TASK BRIEF:
Report each line of the entries that includes "point" by copying it.

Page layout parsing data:
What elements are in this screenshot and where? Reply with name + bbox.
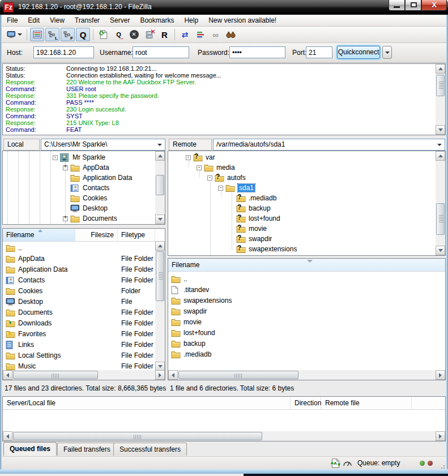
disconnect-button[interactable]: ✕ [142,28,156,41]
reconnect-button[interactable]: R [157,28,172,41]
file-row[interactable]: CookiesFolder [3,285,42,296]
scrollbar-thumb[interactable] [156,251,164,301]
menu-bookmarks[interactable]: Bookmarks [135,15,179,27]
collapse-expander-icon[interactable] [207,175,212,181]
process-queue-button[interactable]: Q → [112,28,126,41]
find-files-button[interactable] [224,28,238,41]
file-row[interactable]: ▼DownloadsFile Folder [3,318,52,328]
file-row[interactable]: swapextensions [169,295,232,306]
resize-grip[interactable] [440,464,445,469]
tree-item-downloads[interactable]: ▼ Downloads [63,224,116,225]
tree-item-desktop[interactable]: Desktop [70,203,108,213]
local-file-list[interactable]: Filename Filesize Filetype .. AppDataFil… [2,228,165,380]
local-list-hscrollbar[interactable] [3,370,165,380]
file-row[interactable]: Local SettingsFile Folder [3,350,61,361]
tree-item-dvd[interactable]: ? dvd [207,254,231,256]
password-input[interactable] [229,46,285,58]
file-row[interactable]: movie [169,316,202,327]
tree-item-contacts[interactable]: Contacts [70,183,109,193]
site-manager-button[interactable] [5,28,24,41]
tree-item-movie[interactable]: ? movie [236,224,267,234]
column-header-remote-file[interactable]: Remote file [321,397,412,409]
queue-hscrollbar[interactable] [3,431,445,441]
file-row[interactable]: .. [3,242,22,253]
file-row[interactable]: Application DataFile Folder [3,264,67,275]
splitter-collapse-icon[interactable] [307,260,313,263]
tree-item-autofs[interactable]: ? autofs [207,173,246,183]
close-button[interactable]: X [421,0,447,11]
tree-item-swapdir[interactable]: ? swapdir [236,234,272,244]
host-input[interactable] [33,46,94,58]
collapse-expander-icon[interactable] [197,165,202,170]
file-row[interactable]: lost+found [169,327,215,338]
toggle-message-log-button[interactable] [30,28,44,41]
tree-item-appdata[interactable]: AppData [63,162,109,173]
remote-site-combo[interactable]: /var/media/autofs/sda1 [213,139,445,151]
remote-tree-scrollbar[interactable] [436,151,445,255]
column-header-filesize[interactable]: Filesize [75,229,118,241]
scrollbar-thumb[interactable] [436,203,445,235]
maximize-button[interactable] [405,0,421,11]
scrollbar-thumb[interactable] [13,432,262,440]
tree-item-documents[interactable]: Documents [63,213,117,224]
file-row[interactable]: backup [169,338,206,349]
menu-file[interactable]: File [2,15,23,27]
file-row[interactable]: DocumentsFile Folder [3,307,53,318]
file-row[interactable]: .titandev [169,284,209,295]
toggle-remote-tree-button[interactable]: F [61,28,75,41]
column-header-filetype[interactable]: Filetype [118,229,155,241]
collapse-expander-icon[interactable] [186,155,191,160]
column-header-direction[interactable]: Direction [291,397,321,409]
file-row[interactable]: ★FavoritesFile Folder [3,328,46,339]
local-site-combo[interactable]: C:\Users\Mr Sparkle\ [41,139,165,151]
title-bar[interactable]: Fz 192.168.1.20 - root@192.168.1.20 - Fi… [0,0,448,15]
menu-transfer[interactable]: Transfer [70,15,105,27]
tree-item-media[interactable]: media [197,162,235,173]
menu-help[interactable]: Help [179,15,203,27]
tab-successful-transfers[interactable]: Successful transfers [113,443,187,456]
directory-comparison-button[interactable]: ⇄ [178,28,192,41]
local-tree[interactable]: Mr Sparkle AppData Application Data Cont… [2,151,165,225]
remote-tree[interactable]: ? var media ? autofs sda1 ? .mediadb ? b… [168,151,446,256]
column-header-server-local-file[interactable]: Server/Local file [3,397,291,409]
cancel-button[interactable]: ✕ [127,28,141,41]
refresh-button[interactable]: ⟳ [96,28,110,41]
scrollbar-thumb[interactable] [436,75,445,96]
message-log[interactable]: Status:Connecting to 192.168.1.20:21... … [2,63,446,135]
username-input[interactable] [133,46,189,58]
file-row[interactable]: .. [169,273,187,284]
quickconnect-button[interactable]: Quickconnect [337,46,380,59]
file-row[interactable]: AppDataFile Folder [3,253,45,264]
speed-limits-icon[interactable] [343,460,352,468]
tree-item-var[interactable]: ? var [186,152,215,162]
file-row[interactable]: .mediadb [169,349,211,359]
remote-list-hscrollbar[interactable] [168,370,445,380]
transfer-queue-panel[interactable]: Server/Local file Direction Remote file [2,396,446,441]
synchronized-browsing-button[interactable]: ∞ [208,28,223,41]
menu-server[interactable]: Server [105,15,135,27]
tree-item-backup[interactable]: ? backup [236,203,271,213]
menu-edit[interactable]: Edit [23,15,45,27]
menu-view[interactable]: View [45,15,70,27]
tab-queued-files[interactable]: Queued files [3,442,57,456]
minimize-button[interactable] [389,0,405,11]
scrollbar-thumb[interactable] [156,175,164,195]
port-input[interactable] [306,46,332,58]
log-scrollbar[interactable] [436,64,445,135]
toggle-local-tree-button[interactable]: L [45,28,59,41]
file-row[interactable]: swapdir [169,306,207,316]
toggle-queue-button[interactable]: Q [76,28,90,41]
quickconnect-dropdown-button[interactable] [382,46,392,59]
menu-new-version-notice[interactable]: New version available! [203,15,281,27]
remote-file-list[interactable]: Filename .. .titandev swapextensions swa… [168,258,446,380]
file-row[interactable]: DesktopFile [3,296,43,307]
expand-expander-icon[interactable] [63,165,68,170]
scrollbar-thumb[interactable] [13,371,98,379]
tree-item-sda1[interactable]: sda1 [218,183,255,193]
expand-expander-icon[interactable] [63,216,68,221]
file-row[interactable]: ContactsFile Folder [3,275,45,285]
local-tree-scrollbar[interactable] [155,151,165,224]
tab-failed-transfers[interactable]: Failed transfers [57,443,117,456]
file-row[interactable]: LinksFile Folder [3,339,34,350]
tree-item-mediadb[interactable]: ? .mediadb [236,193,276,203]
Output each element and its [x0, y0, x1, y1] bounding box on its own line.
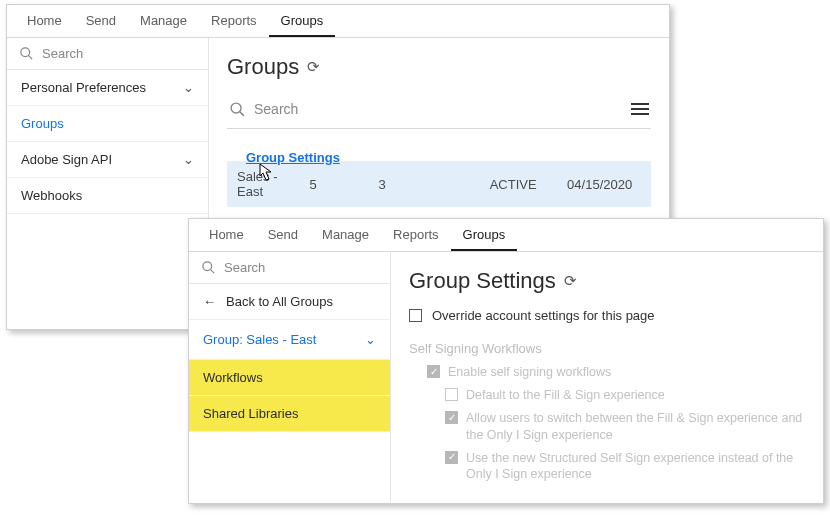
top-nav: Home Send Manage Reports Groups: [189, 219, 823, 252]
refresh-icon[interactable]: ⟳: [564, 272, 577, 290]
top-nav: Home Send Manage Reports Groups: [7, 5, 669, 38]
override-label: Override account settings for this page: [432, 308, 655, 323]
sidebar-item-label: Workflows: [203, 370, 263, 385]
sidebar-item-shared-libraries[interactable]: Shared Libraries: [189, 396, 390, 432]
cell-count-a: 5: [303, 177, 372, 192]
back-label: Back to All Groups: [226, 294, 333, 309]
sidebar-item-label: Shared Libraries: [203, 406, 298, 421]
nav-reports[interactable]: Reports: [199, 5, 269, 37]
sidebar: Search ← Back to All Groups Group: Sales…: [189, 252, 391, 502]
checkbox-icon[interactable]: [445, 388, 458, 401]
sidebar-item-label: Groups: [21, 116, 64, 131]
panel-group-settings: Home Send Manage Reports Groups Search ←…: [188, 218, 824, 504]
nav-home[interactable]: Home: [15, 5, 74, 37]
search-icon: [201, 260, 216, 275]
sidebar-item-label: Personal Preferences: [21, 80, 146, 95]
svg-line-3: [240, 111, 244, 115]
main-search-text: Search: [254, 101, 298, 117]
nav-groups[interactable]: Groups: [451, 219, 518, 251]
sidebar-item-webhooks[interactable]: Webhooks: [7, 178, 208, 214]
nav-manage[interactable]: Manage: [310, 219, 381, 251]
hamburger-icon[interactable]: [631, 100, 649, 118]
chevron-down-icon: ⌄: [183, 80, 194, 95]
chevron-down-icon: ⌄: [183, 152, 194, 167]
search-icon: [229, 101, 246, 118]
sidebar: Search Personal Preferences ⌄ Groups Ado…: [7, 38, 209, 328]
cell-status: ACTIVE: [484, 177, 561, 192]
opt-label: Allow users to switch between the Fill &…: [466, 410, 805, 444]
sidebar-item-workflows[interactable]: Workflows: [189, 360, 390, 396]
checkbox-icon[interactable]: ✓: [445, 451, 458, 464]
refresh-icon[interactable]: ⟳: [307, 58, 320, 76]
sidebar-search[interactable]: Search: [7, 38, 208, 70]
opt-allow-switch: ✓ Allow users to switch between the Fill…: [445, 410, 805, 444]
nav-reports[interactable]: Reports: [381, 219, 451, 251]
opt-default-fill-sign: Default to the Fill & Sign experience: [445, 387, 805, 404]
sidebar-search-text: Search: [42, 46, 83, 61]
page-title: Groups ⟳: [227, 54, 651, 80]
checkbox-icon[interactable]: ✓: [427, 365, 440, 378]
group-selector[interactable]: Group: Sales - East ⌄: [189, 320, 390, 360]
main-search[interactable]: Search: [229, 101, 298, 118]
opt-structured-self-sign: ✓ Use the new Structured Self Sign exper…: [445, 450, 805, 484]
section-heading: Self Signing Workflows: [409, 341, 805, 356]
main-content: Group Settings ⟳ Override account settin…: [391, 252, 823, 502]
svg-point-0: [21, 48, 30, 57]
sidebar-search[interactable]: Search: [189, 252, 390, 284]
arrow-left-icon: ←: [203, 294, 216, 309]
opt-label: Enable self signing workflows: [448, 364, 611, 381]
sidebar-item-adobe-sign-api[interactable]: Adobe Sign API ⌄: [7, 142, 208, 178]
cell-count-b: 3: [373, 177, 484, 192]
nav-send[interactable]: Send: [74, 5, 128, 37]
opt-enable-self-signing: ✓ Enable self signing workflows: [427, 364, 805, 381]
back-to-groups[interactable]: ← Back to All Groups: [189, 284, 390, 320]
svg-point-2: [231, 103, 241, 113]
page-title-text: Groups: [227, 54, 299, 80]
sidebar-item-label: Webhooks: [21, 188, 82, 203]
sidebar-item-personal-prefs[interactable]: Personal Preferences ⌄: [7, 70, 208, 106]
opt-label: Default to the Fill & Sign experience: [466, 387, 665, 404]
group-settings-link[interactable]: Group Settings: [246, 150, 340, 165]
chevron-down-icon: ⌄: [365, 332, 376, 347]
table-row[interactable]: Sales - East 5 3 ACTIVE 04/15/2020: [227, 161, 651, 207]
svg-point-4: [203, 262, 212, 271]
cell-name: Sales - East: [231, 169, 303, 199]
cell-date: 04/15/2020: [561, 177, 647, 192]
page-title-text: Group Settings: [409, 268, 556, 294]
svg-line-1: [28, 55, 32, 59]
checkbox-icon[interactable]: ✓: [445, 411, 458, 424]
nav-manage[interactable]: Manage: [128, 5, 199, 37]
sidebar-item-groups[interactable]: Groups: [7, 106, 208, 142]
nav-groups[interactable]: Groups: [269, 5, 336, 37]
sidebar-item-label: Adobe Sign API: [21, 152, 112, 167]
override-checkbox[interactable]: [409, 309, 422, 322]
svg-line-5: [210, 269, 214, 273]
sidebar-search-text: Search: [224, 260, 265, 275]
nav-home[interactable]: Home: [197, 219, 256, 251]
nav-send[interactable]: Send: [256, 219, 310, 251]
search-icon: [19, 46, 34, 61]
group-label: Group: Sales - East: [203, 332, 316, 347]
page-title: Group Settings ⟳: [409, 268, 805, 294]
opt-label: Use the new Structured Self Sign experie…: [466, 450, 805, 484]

EXERCISE RESULT:
svg-point-0: [21, 48, 30, 57]
svg-point-2: [231, 103, 241, 113]
svg-point-4: [203, 262, 212, 271]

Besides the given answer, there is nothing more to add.